Good luck in your efforts.

Veronica


----------



## apoolo (Oct 10, 2010)

Veronica said:


> Why on earth does anyone use a solicitor recommended by the developer they are purchasing from?
> Of course the solicitor is working for the developer not for you. After all it is the developer who sends them clients.
> Nobody should ever use a solicitor recommended by a developer.
> I know which developer you are referring to and they always try to persuade clients to use this solicitor.
> ...


Can i just ask what the lawyer has actuall y done? , or is it because the developer has instructed the lawyer to act on your transaction without your consent?


----------



## joe1990 (Jul 26, 2009)

Hi Veronica

Thank you for your reply

It was this companies sales agent who told us to use his family solicitor, their sales agent told us they speak very good English and have a brilliant reputation that is why we used them, you could say it was part of the sales script, at 26 years old I didn't really have much experience in the big wide world?

I am very pleased to anounce to everyone that I took my case to the AIPP *(Association of International Property Professionals)* and with my solid eveidence they have upheld my complaint as of *10/1/2011 * and have now banned the developer in question from their association and will be banned from using their logo, it will be illegal if they still promote it on their website or any marketing material to attract new clients

So a multi-million pound company has really crossed the wrong person this time, a young male with energy to burn, can play all the mind games and bully tactics thrown in his direction and with my determination this could really cost the developer millions in sales :clap2:

Anyone reading thes with troubles in Cyprus never give up, it will all be worth it in the end, 

Cheers

Joe


----------



## joe1990 (Jul 26, 2009)

apoolo said:


> Can i just ask what the lawyer has actuall y done? , or is it because the developer has instructed the lawyer to act on your transaction without your consent?


Hi

Yes the developer instructed this solicitor to act for me without my consent, when we were looking for solicitors to use, we received a letter saying that this solicitor was in possesion of our sales agreement already????? How if they are indipendant?????? Because developer must be in prior contact?????


----------



## ellados (Dec 8, 2010)

hi joe,
are you happy to name the developer in question?
if they are open to this kind of behaviour then chances are they may do other things that maybe morally questionable?


----------



## Toxan (Dec 29, 2010)

Things are hotting up in Cyprus regarding property transactions. It is all going to come to a head soon.


----------



## Toxan (Dec 29, 2010)

Veronica said:


> Why on earth does anyone use a solicitor recommended by the developer they are purchasing from?
> Of course the solicitor is working for the developer not for you. After all it is the developer who sends them clients.
> Nobody should ever use a solicitor recommended by a developer.
> I know which developer you are referring to and they always try to persuade clients to use this solicitor.
> ...


Veronica, it is sad, but some people leave their good sense back home when they emigrate.


----------



## Veronica (Apr 5, 2008)

Toxan said:


> Veronica, it is sad, but some people leave their good sense back home when they emigrate.
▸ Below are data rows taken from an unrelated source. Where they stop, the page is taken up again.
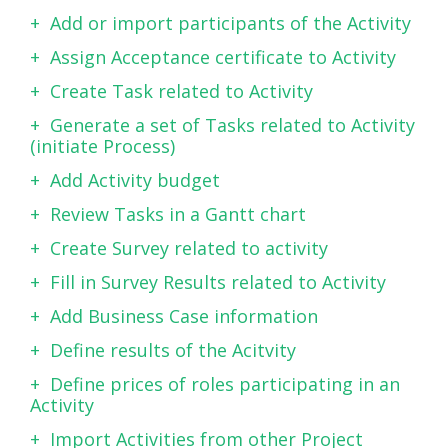
Add or import participants of the Activity
Assign Acceptance certificate to Activity
Create Task related to Activity
Generate a set of Tasks related to Activity
(initiate Process)
Add Activity budget
Review Tasks in a Gantt chart
Create Survey related to activity
Fill in Survey Results related to Activity
Add Business Case information
Define results of the Acitvity
Define prices of roles participating in an
Activity
Import Activities from other Project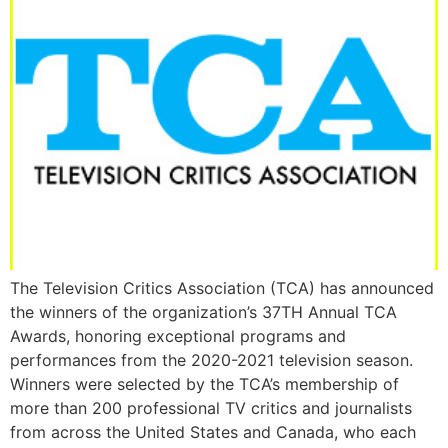
The Television Critics Association (TCA) has announced
the winners of the organization’s 37TH Annual TCA
Awards, honoring exceptional programs and
performances from the 2020-2021 television season.
Winners were selected by the TCA’s membership of
more than 200 professional TV critics and journalists
from across the United States and Canada, who each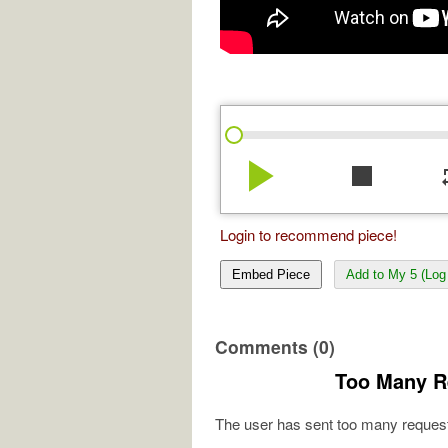
play_arrow
stop
re
Login to recommend piece!
Embed Piece
Add to My 5 (Log 
Comments (0)
Too Many R
The user has sent too many request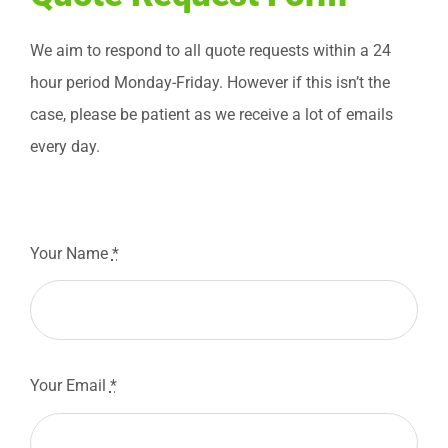
Blog
We aim to respond to all quote requests within a 24
hour period Monday-Friday. However if this isn’t the
Contact
case, please be patient as we receive a lot of emails
every day.
Free Quote
Your Name
*
Your Email
*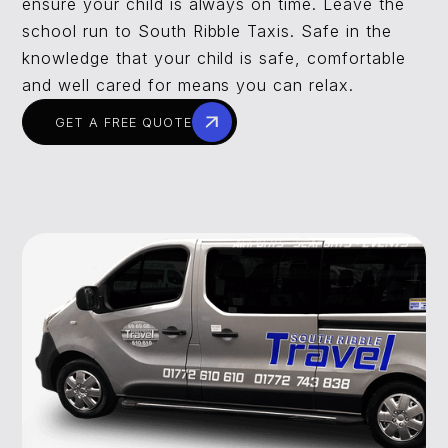
ensure your child is always on time. Leave the
school run to South Ribble Taxis. Safe in the
knowledge that your child is safe, comfortable
and well cared for means you can relax.
GET A FREE QUOTE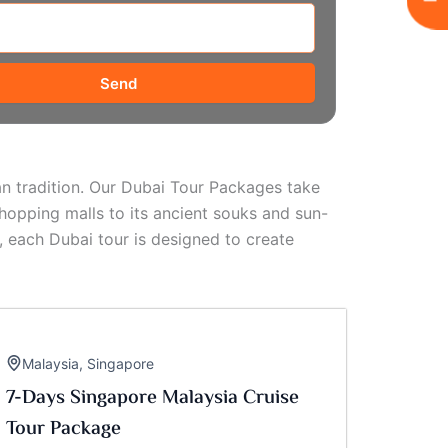
Send
ian tradition. Our Dubai Tour Packages take
hopping malls to its ancient souks and sun-
, each Dubai tour is designed to create
Malaysia
,
Singapore
7-Days Singapore Malaysia Cruise
Tour Package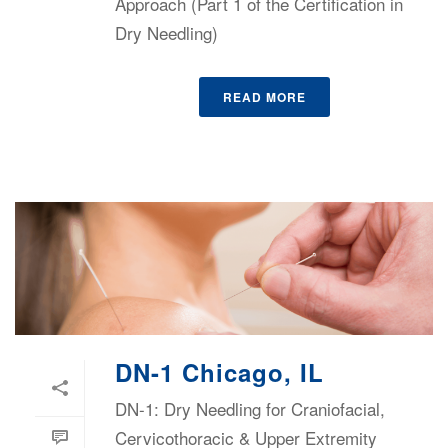
Approach (Part 1 of the Certification in
Dry Needling)
READ MORE
DN-1 Chicago, IL
DN-1: Dry Needling for Craniofacial,
Cervicothoracic & Upper Extremity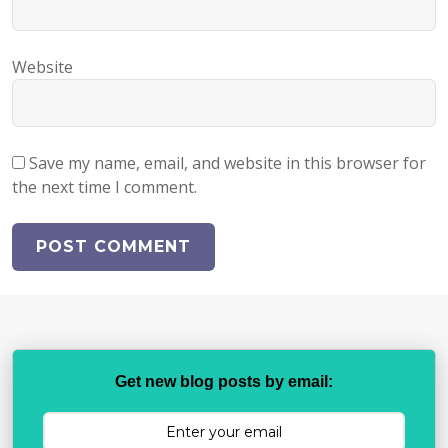
Website
Save my name, email, and website in this browser for
the next time I comment.
Get new blog posts by email: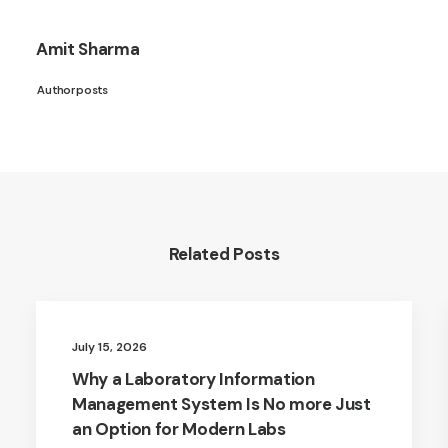
Amit Sharma
Author posts
Related Posts
July 15, 2026
Why a Laboratory Information
Management System Is No more Just
an Option for Modern Labs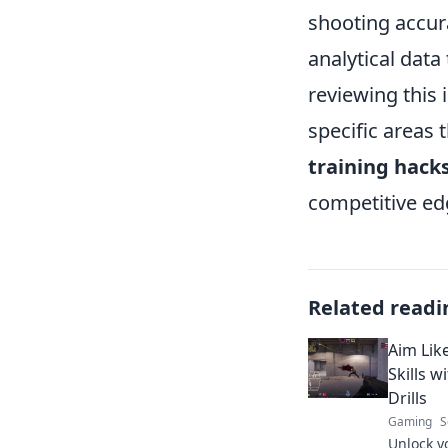
shooting accura
analytical data
reviewing this 
specific areas 
training hack
competitive ed
Related readi
Aim Lik
Skills 
Drills
Gaming
S
Unlock yo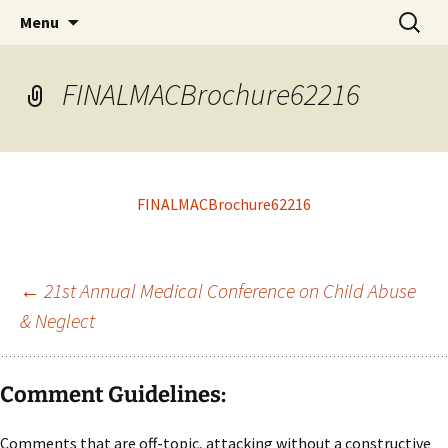
Michigan Professional Society on the Abuse of
Skip
Search
MiPSAC
Menu
to
for:
Children
content
FINALMACBrochure62216
FINALMACBrochure62216
Post
←
21st Annual Medical Conference on Child Abuse
& Neglect
navigation
Comment Guidelines:
Comments that are off-topic, attacking without a constructive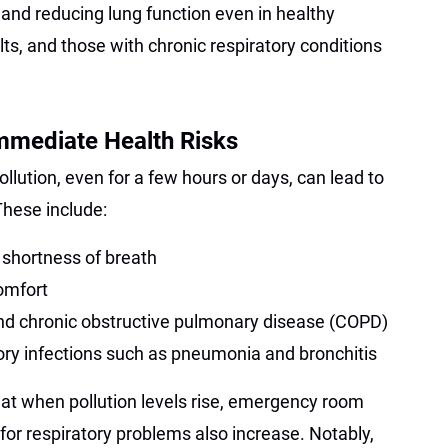
s and reducing lung function even in healthy
ults, and those with chronic respiratory conditions
mmediate Health Risks
ollution, even for a few hours or days, can lead to
hese include:
shortness of breath
omfort
nd chronic obstructive pulmonary disease (COPD)
tory infections such as pneumonia and bronchitis
at when pollution levels rise, emergency room
 for respiratory problems also increase. Notably,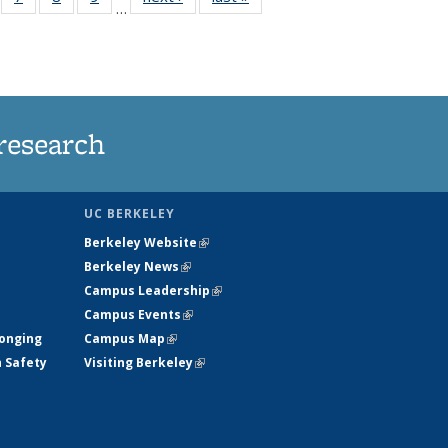
…
135
135
135
135
ews
News
News
News
research
UC BERKELEY
Berkeley Website
(link is external)
Berkeley News
(link is external)
Campus Leadership
(link is external)
Campus Events
(link is external)
longing
Campus Map
(link is external)
h Safety
Visiting Berkeley
(link is external)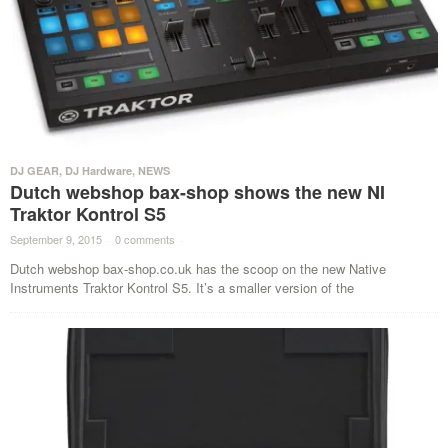
DJ GEAR
,
DJ Hardware
,
NEWS
Dutch webshop bax-shop shows the new NI
Traktor Kontrol S5
September 9, 2015
·
0 comments
·
Dutch webshop bax-shop.co.uk has the scoop on the new Native
Instruments Traktor Kontrol S5. It’s a smaller version of the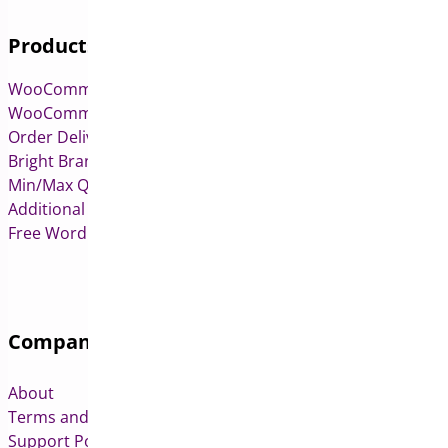
Products
WooCommerce Pre-Orders
WooCommerce Deposits
Order Delivery Date & Pickup for WooCommerce
Bright Brands for WooCommerce
Min/Max Quantities for WooCommerce
Additional Variation Images for WooCommerce
Free WordPress & WooCommerce Plugins
Company
About
Terms and Conditions
Support Policy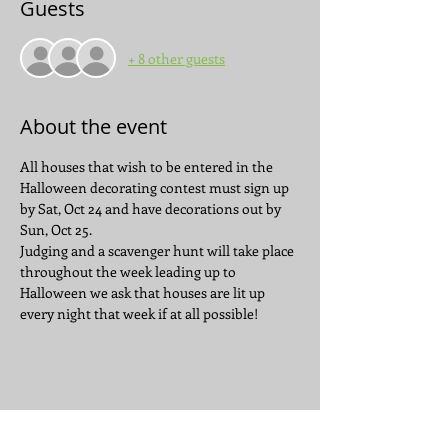
Guests
+ 8 other guests
About the event
All houses that wish to be entered in the 
Halloween decorating contest must sign up 
by Sat, Oct 24 and have decorations out by 
Sun, Oct 25. 
Judging and a scavenger hunt will take place 
throughout the week leading up to 
Halloween we ask that houses are lit up 
every night that week if at all possible!
Share this event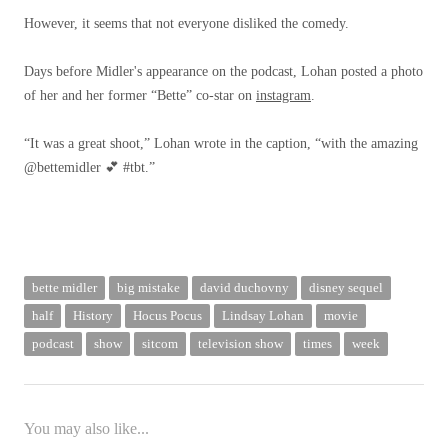
However, it seems that not everyone disliked the comedy.
Days before Midler's appearance on the podcast, Lohan posted a photo
of her and her former “Bette” co-star on
instagram
.
“It was a great shoot,” Lohan wrote in the caption, “with the amazing
@bettemidler 💕 #tbt.”
bette midler
big mistake
david duchovny
disney sequel
half
History
Hocus Pocus
Lindsay Lohan
movie
podcast
show
sitcom
television show
times
week
You may also like...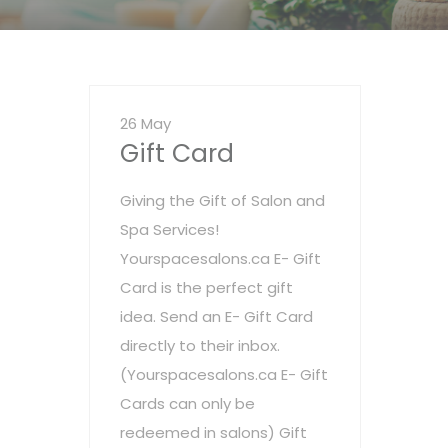
26 May
Gift Card
Giving the Gift of Salon and
Spa Services!
Yourspacesalons.ca E- Gift
Card is the perfect gift
idea. Send an E- Gift Card
directly to their inbox.
(Yourspacesalons.ca E- Gift
Cards can only be
redeemed in salons) Gift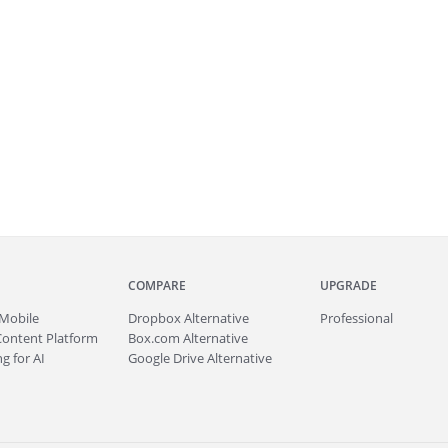
COMPARE
UPGRADE
Mobile
Dropbox Alternative
Professional
Content Platform
Box.com Alternative
g for AI
Google Drive Alternative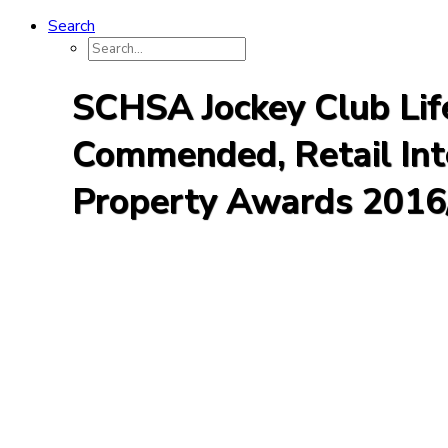
Search
SCHSA Jockey Club Life
Commended, Retail Inte
Property Awards 2016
We have a saying 'they leave their brains on the plane'


----------



## joe1990 (Jul 26, 2009)

ellados said:


> hi joe,
> are you happy to name the developer in question?
> if they are open to this kind of behaviour then chances are they may do other things that maybe morally questionable?


I would gladly name this rogue developer that is bullying its clients and competition who obey to the rules, but it could get deleted?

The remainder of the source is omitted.